For minimum exit pupil, it often depends on the target. The brighter the target, the smaller the exit pupil can be before the object becomes too dim. It should be noted that the dimmer the exit pupil, the less light the eye has to work with. This can rob the view of contrast and clarity. Given the rough rule of thumb of not to exceed 50x per inch of aperture, this translates to a minimum useful exit pupil of 0.5mm. However, this is not a hard and fast rule, and it depends entirely on the object. Some small faint objects can effectively disappear from your vision at 1mm exit pupil, while other small bright objects remain easily visible even as low as 0.3mm. Bright objects like planets and the moon can tolerate even smaller exit pupils, but at that point you would be pushing magnification well past the useful limit of the telescope's optics. You'd be sacrificing brightness for no additional detail.

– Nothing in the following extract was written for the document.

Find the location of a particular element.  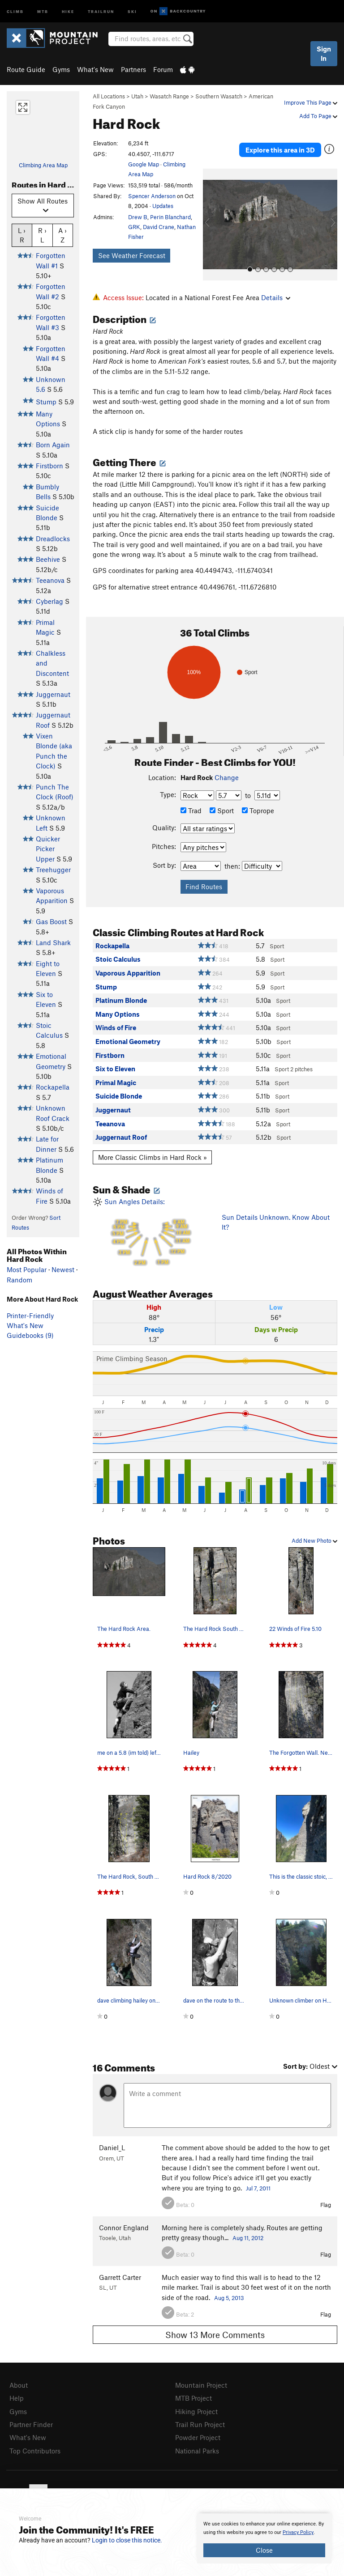 Show 13 More Comments is located at coordinates (215, 2335).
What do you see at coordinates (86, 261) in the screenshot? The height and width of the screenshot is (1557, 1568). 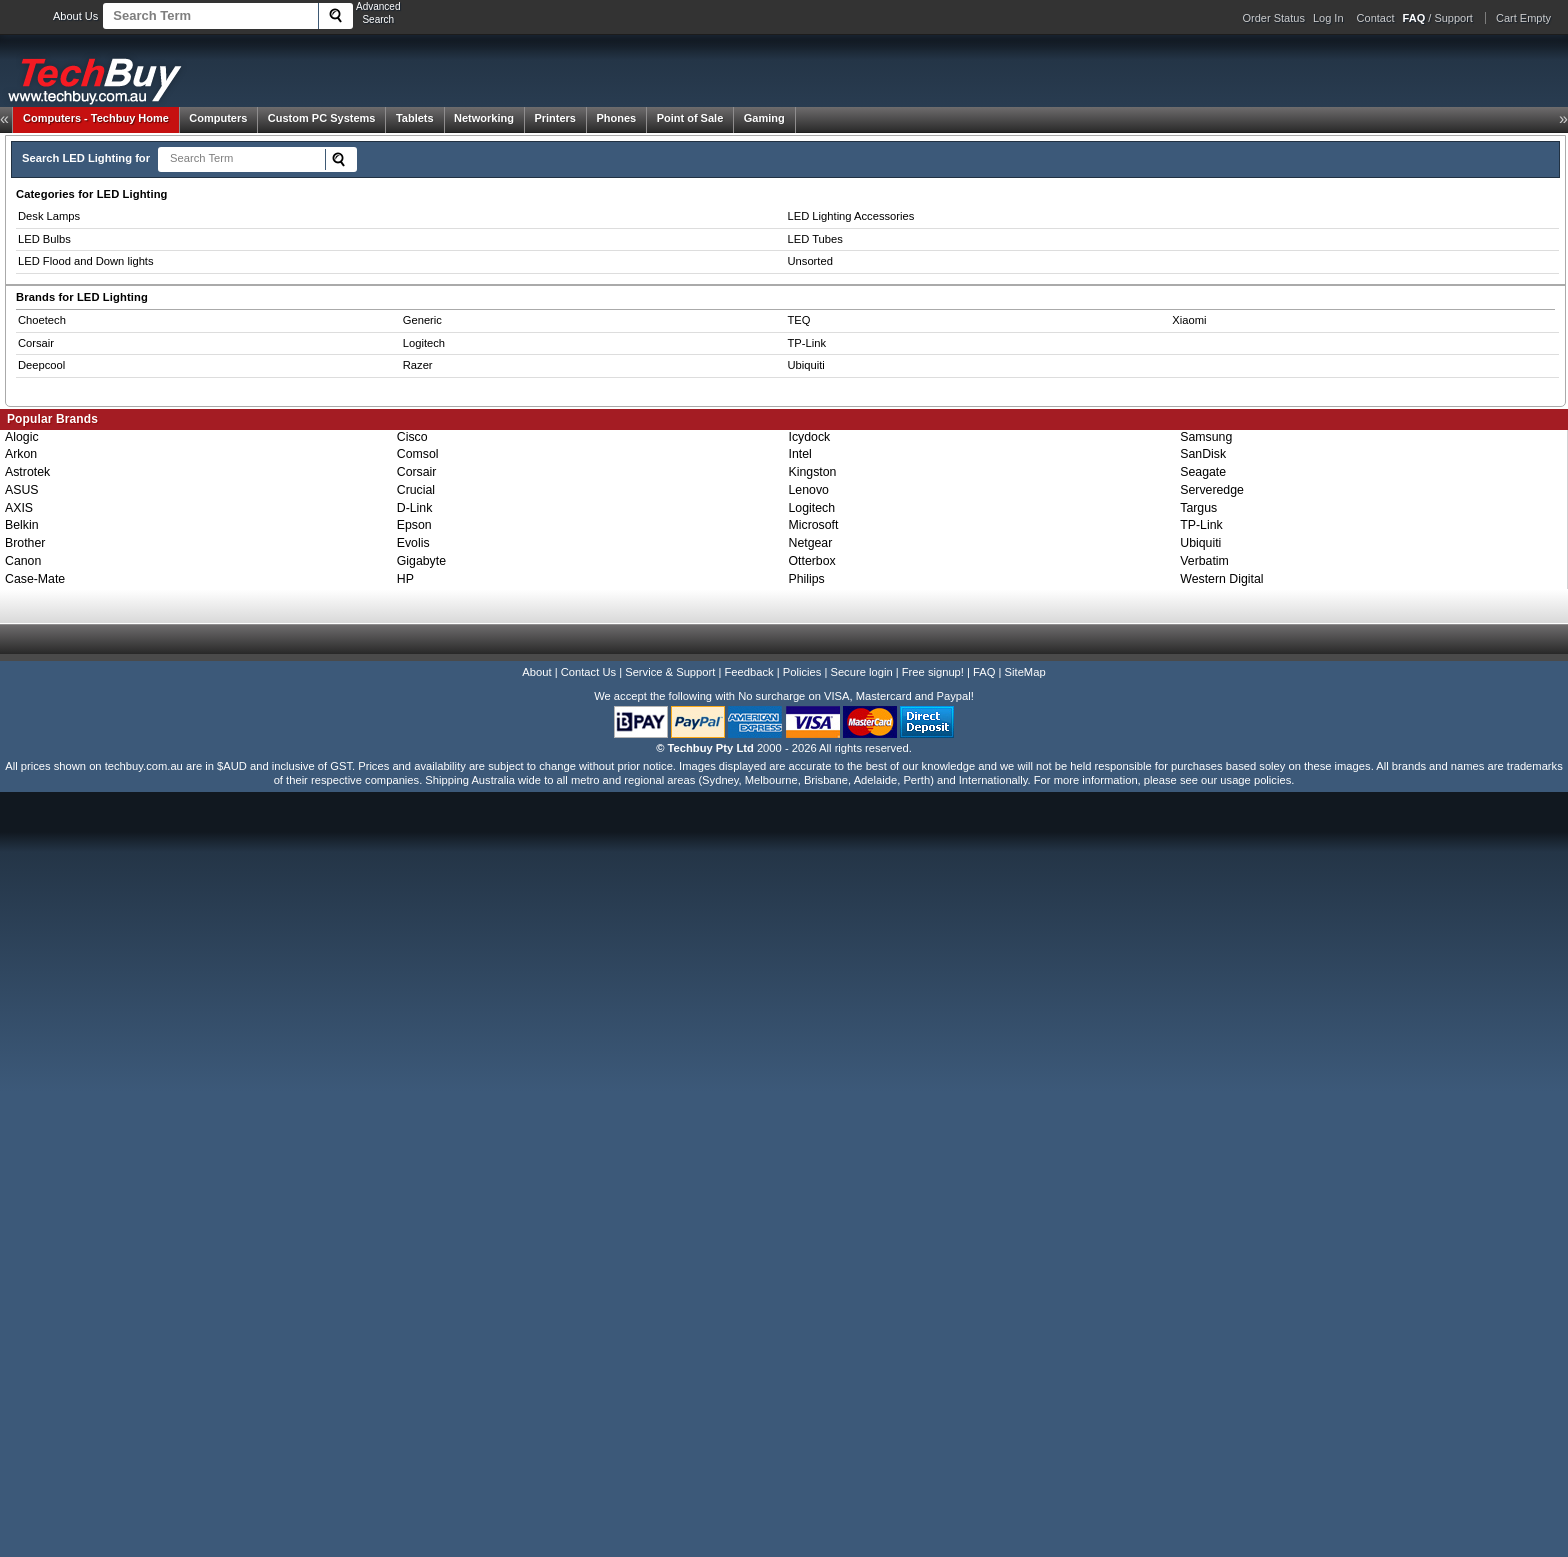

Exit Pupil vs Magnification
Exit pupil and magnification are inextricably linked. Increasing magnification will decrease exit pupil, and vice versa. Thus a balance between magnification and exit pupil must be struck. It's generally beneficial to achieve higher magnification at the expense of exit pupil, since our eyes behave linearly with image scale, but non-linearly with brightness. That is, we can tolerate dimmer views better than we can tolerate smaller views. As an example, consider Messier 51 - the Whirlpool Galaxy. When looking at the night sky with the naked eye, you are effectively using a 7mm exit pupil since your eyes are fully dilated. When you look through say, a 6" telescope at 100x, the exit pupil is just 1.5mm - 22x dimmer. But despite the view being 22x dimmer than the naked eye, the fact that it is 100x larger is what makes M51 visible. Our eyes do not detect small, low contrast things very well, but do detect large low contrast things. Thus using magnification to enlarge low contrast objects is more beneficial than trying to preserve a bright exit pupil.